Not wanting to simply tell them how I think this works, I got them to do it for themselves. I gave them the bits of paper, post-it arrows and asked them to create a learning diagram. One group came up with this:

The final step was to think about how those skills can be demonstrated to the examiner. We did this by using PETER paragraphs (Point / Pattern, Evidence, Term, Explain / Explore, Relate to question):

Qu 1a (Unistructural) Retrieve (P x 4)
Qu 1b (Multistructural) Infer (PE)
Qu 2 (Multistructural) Retrieve and Infer (PEE)
Qu 3 (Relational) Language (PETER)
Qu 4 (Relational) Compare Presentation (PETER)

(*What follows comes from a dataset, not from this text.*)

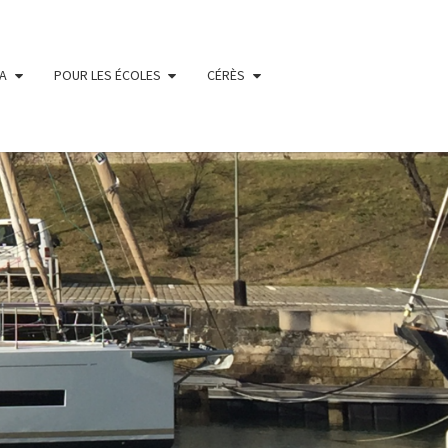
IA
POUR LES ÉCOLES
CÉRÈS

The different skills were reinforced with images which they really liked:


Infer (reading beneath the surface):

Infer and retrieve:

How does the writer use Language:

Compare Presentation:

The impact is hard to judge, as there are lots of other factors involved, but I gave the group a mock reading paper on Friday and 3 of the students improved by 8 marks from their previous attempt. All the others showed significant improvement on the Language and Presentation questions where the most marks are available and students struggle.

One of the key things this reinforces for me is that students, far from being put off by the seemingly complex terminology, really enjoy understanding the theory behind the way they learn. My hope is that they will then start to apply it in other subjects. Simply put, if they can understand the rules of the game properly they will become better players.

Friday, 18 May 2012

Text type mnemonics

So close to the exam and my Y11s are still really struggling to answer the 'How does the writer use language to...' (Question 3 of the AQA Foundation paper). They have real difficulty finding things to write about unless it is a persuasive text. So, I decided if I could come up with a mnemonic that matched the text type it should really help them remember what kind of things they could write about.

So here it (far from perfect) is:

Direct address
Verbs (modal)
Sentence length

Pattern of three
Emotive language
Rhetorical questions
Use of assertion
Direct address

Detail - adjectives and adverbs
Evoke the senses
Sentence length
Brilliant vocabulary (not proud of this one!)

In sections / sequence
Rhetorical questions
Mostly neutral tone

EXPLAIN is, of course, a mixture of DESCRIBE and INFORM (good luck coming up with something for x!

I've just remembered it to write this, so it does work! It should also help them to plan for the writing tasks too. Of course, there are other things you can include, but it it gives them a start, and they can also use it to plan for the writing section.

Sunday, 13 May 2012

Writing using board games

This was something I was reminded of after reading a great post on 'Slow Writing' from learning

Simple board game template available from a complicated link:

Students have to begin with writing an opening sentence and then they can roll the dice. The squares repeat so they hit a range of strategies and they have to follow the instruction in their next sentence. If they land on the writing picture, they can write a sentence without a specific technique. If they land on the thinking symbol, they have to stop writing and check through what they have written.

I used this version with my Y9 group L3-4 and it improved their descriptive writing content considerably (the task was based on 'Teacher's Dead' by Benjamin Zephaniah). They loved it, especially the 'Chance' cards which they had to come and collect from me which said things like: 'What is your narrator feeling?' 'Describe 2 senses other than sight', 'Introduce a character and describe their appearance', 'Describe the weather'. They actually deliberately fixed it to land on those squares!

I've even managed to dig out the lesson plan:

It is very easily adapted for different kinds of writing and different abilities. Also great to use (and quieter) are these foam dice which are available from about 40p each online:

You can put techniques, questions, challenges, etc. on the different sides. I've used these right up to A level with different readings on each side: Marxist, feminist, psychoanalytical, etc or use the bullet points or assessment objectives from exam questions and get students to analyses texts according to what they throw.

Even better, get students to come up with their own games to challenge eachother!